Friday, November 24, 2006

A New Argument Against Pre-Natal Testing

I came across this story entitled "Prenatal Screening not so Accurate as Once Thought – 'Normal' Children Killed as 'Defective'?" from It refers to a story in Canada's Globe and Mail newspaper, "Study turns human genetics on its head." According to the Globe and Mail article, a recent study, published in the journal Nature, has brought to our attention more genetic differences than previously thought possible among human beings.
An international research team has overturned the harmonious message that flowed from the Human Genome Project in 2000 and discovered more DNA differences exist among people than the experts expected.

Using new technology to study the genomes of 270 volunteers from four corners of the world, researchers have found that while people do indeed inherit one chromosome from each parent, they do not necessarily inherit one gene from mom and another from dad.

One parent can pass down to a child three or more copies of a single gene. In some cases, people can inherit as many as eight or 10 copies. In rare instances a person might be missing a gene.

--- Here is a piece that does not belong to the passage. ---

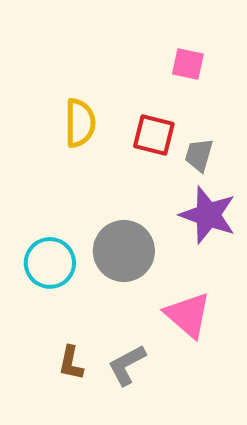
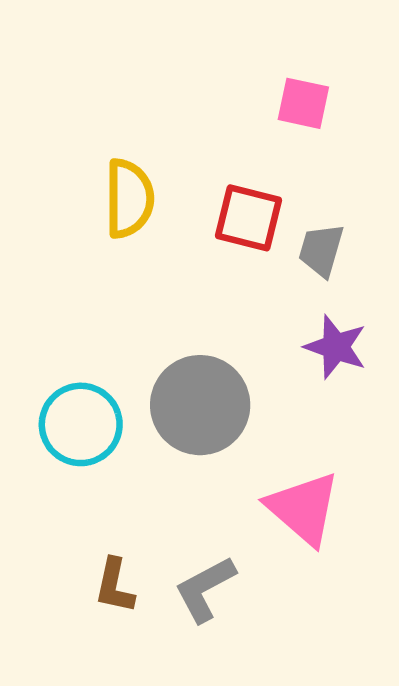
purple star: (208, 215) -> (336, 347), size x0.7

Yet despite these anomalies, they still appear to be healthy -- countering the notion of what doctors have deemed "normal" in genetics.

The work highlights how DNA helps to make each human unique, hinting that a towering basketball player, for example, might boast extra copies of a growth gene or that a daughter really might be more like her dad.
The scientific study of the human genome in the Human Genome Project (1990-2003) argued that "the human genome sequence is almost (99%) exactly the same in all people" (see here for reference). This most recent study suggests that this picture of almost identical human genome sequences is false. This recent
...research finds that the size of at least 12 per cent of the genome -- including 2,900 genes and regions between them -- can differ dramatically between people, and in some cases, between certain ethnic groups.

The size differences are the result of DNA that is either duplicated or deleted or contains unexpected added bits of genetic code. Scientists call the phenomenon "copy number variation" or CNV for short. And it is already reshaping genetic research.

"When we're accounting for what the human genome means, there's not going to be a single human genome map that is going to be useful to one person," said Robert Hegele, a noted genetic scientist at the Robarts Research Institute in London, Ont., who read the study. "It's a huge surprise that there's so much variation of this type . . . that is so common in so many healthy people."
The study suggests that there is quite a bit of variance in the human genetic structure among healthy people in which it is useless to try and pin "normal" on one version of the human genome map and then use that as a basis to determine who fits and does not fit this normal standard. What does this mean for pre-natal testing?
For this reason, scientists agree that doctors looking at less-detailed genetic tests -- such as karyotyping -- might have mistaken unusually-sized bits of DNA as signs of a medical problem.

Patients, or prospective parents receiving results of a prenatal test, for instance, might have been informed that something looked abnormal when, the new work suggests, it isn't.

While the report does not delve into the issue directly, Dr. Scherer [co-author of the study) acknowledged this is a possibility. He offered as an example a genetic test that relies on a "diagnostic probe" to evaluate the length of DNA code near the ends of chromosomes.

Shorter chromosomes, he said, are implicated in developmental delay or mental retardation due to DNA code that might be missing.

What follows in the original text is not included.